## TASK ITEM:
Print the listing once more, exactly as it stands.

+ + + +

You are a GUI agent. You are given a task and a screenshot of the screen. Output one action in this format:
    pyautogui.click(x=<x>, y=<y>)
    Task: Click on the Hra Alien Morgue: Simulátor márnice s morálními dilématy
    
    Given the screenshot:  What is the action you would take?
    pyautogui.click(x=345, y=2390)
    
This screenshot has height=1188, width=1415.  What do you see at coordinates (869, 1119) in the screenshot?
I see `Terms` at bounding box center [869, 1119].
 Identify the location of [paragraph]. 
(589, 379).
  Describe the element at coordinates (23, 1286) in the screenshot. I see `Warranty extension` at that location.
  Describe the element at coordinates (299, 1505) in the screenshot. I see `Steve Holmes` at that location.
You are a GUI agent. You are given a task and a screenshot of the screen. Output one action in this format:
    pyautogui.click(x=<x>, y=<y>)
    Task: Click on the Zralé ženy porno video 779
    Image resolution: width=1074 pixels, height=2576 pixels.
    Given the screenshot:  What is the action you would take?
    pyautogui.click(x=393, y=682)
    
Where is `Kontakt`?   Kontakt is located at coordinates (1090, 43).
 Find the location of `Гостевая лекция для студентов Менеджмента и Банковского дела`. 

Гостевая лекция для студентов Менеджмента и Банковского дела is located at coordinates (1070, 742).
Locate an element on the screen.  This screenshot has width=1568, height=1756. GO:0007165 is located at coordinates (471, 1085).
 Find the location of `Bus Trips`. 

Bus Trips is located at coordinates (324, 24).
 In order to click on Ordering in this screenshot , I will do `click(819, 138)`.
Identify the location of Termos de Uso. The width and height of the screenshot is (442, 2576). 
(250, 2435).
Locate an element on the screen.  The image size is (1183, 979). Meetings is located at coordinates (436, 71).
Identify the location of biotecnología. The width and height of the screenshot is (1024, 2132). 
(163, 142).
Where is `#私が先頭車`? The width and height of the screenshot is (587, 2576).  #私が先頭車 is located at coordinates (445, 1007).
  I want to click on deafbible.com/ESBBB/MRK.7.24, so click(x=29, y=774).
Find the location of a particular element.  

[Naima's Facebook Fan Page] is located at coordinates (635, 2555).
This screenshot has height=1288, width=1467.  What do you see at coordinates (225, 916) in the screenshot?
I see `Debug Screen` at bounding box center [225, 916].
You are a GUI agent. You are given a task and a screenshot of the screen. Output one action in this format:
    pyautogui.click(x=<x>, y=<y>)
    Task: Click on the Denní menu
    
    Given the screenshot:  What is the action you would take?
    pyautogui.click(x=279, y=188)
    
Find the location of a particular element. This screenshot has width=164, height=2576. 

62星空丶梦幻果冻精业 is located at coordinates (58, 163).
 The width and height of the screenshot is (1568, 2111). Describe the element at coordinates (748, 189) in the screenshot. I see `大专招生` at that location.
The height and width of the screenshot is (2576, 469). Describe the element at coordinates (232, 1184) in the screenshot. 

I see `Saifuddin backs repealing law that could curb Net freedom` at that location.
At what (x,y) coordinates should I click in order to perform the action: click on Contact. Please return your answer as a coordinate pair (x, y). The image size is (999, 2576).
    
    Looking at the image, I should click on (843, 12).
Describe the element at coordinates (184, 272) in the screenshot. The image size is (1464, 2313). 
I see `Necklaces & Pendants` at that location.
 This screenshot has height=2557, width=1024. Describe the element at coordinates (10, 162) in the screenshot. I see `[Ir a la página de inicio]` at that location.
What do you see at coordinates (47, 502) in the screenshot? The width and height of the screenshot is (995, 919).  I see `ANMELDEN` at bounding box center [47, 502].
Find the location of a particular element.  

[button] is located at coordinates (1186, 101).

+ + + +

## YOUR RESPONSE:
You are a GUI agent. You are given a task and a screenshot of the screen. Output one action in this format:
    pyautogui.click(x=<x>, y=<y>)
    Task: Click on the Hra Alien Morgue: Simulátor márnice s morálními dilématy
    
    Given the screenshot:  What is the action you would take?
    pyautogui.click(x=345, y=2390)
    
This screenshot has height=1188, width=1415.  What do you see at coordinates (869, 1119) in the screenshot?
I see `Terms` at bounding box center [869, 1119].
 Identify the location of [paragraph]. 
(589, 379).
  Describe the element at coordinates (23, 1286) in the screenshot. I see `Warranty extension` at that location.
  Describe the element at coordinates (299, 1505) in the screenshot. I see `Steve Holmes` at that location.
You are a GUI agent. You are given a task and a screenshot of the screen. Output one action in this format:
    pyautogui.click(x=<x>, y=<y>)
    Task: Click on the Zralé ženy porno video 779
    Image resolution: width=1074 pixels, height=2576 pixels.
    Given the screenshot:  What is the action you would take?
    pyautogui.click(x=393, y=682)
    
Where is `Kontakt`?   Kontakt is located at coordinates (1090, 43).
 Find the location of `Гостевая лекция для студентов Менеджмента и Банковского дела`. 

Гостевая лекция для студентов Менеджмента и Банковского дела is located at coordinates (1070, 742).
Locate an element on the screen.  This screenshot has width=1568, height=1756. GO:0007165 is located at coordinates (471, 1085).
 Find the location of `Bus Trips`. 

Bus Trips is located at coordinates (324, 24).
 In order to click on Ordering in this screenshot , I will do `click(819, 138)`.
Identify the location of Termos de Uso. The width and height of the screenshot is (442, 2576). 
(250, 2435).
Locate an element on the screen.  The image size is (1183, 979). Meetings is located at coordinates (436, 71).
Identify the location of biotecnología. The width and height of the screenshot is (1024, 2132). 
(163, 142).
Where is `#私が先頭車`? The width and height of the screenshot is (587, 2576).  #私が先頭車 is located at coordinates (445, 1007).
  I want to click on deafbible.com/ESBBB/MRK.7.24, so click(x=29, y=774).
Find the location of a particular element.  

[Naima's Facebook Fan Page] is located at coordinates (635, 2555).
This screenshot has height=1288, width=1467.  What do you see at coordinates (225, 916) in the screenshot?
I see `Debug Screen` at bounding box center [225, 916].
You are a GUI agent. You are given a task and a screenshot of the screen. Output one action in this format:
    pyautogui.click(x=<x>, y=<y>)
    Task: Click on the Denní menu
    
    Given the screenshot:  What is the action you would take?
    pyautogui.click(x=279, y=188)
    
Find the location of a particular element. This screenshot has width=164, height=2576. 

62星空丶梦幻果冻精业 is located at coordinates (58, 163).
 The width and height of the screenshot is (1568, 2111). Describe the element at coordinates (748, 189) in the screenshot. I see `大专招生` at that location.
The height and width of the screenshot is (2576, 469). Describe the element at coordinates (232, 1184) in the screenshot. 

I see `Saifuddin backs repealing law that could curb Net freedom` at that location.
At what (x,y) coordinates should I click in order to perform the action: click on Contact. Please return your answer as a coordinate pair (x, y). The image size is (999, 2576).
    
    Looking at the image, I should click on (843, 12).
Describe the element at coordinates (184, 272) in the screenshot. The image size is (1464, 2313). 
I see `Necklaces & Pendants` at that location.
 This screenshot has height=2557, width=1024. Describe the element at coordinates (10, 162) in the screenshot. I see `[Ir a la página de inicio]` at that location.
What do you see at coordinates (47, 502) in the screenshot? The width and height of the screenshot is (995, 919).  I see `ANMELDEN` at bounding box center [47, 502].
Find the location of a particular element.  

[button] is located at coordinates (1186, 101).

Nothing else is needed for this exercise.